Section_3_2b「今週、航全然来ないね」

## 4


その日の放課後、私は一つの決心をした。


航に会えないなら——本を通して、何かを伝えてみよう。


『夜のピクニック』を再び借り出して、家に持ち帰った。


自分の部屋で本を開き、さっきの紙切れを見つめる。


『この言葉、とても印象的でした』


私も、何か書いてみようか。


でも、何を書けばいいんだろう。


航宛のメッセージ?


それとも、その本を借りた人へのお返事?


結局、私は小さな紙に、こう書いた。


『私も同感です。でも、同じ道を二度歩くことはできなくても、同じ本を読んで同じ気持ちになれるって、素敵なことですね』


書いてから、なんだか恥ずかしくなった。


これを読んだ人は、どう思うだろう。


変だと思われるかな。


でも、もう書いてしまったものは仕方ない。


私は紙を本に挟み込んで、明日返却することにした。


## 5


翌日の木曜日。


私は朝一番に図書室に行って、『夜のピクニック』を返却した。


メッセージを挟んだまま。


「早いですね」


司書の先生が感心したように言う。


「昨夜、読み終えちゃって」


「そうですか。
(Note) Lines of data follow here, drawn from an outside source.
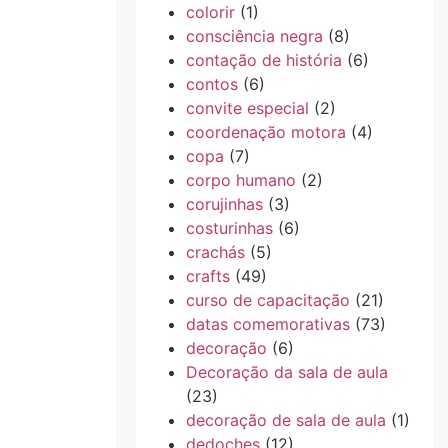
colorir
(1)
consciência negra
(8)
contação de história
(6)
contos
(6)
convite especial
(2)
coordenação motora
(4)
copa
(7)
corpo humano
(2)
corujinhas
(3)
costurinhas
(6)
crachás
(5)
crafts
(49)
curso de capacitação
(21)
datas comemorativas
(73)
decoração
(6)
Decoração da sala de aula
(23)
decoração de sala de aula
(1)
dedoches
(12)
面白かったでしょう?」


「はい」


嘘ではない。改めて読み返すと、やっぱりいい本だった。


そして、航がポップに書いた言葉の意味も、より深く理解できた気がする。


返却した本は、すぐに「返却済み」の棚に並べられた。


また誰かが借りてくれるだろうか。


そして、私のメッセージに気づいてくれるだろうか。


昼休みになっても、航は図書室に現れなかった。


もう三日連続で欠席している。


本当に体調が悪いのか、それとも——


私のことを避けているのか。


どちらにしても、心配だった。


## 6


金曜日の放課後、図書委員会の時間。


今日こそは航も来るかもしれない、と淡い期待を抱いていたけれど——


やっぱり、木下くんと私だけだった。


「今週、航全然来ないね」


木下くんが心配そうに言う。


「うん……」


「クラスでも、なんか元気ないって聞いたよ」


元気ない。


やっぱり、何かあったんだ。


そして、それは私と関係があるんじゃないだろうか。


作業をしながら、私は何度も返却本の棚を確認した。


『夜のピクニック』は、まだそこに並んだままだった。


誰も借りていかない。


私のメッセージは、誰の目にも触れることなく——


そのまま忘れ去られてしまうのかもしれない。


## 7


週末が過ぎて、月曜日。


私は相変わらず、そわそわした気持ちで学校に向かった。


今週こそは、航と普通に話せるだろうか。


昼休み、図書室に行くと——


「あ」


カウンターの前に、航が立っていた。


久しぶりに見る彼の姿に、私は思わず息を呑んだ。


でも、なんだか以前より痩せたような気がする。


心配していた通り、体調を崩していたのかもしれない。


「お疲れさまです」


航が小さく頭を下げる。


相変わらず、よそよそしい態度だった。


「お疲れさま……体調は大丈夫?」


「はい、ありがとうございます」


ありがとうございます。


また、事務的な返事だった。


航が手に持っていたのは——


『夜のピクニック』。


私がメッセージを挟んで返却した、あの本だった。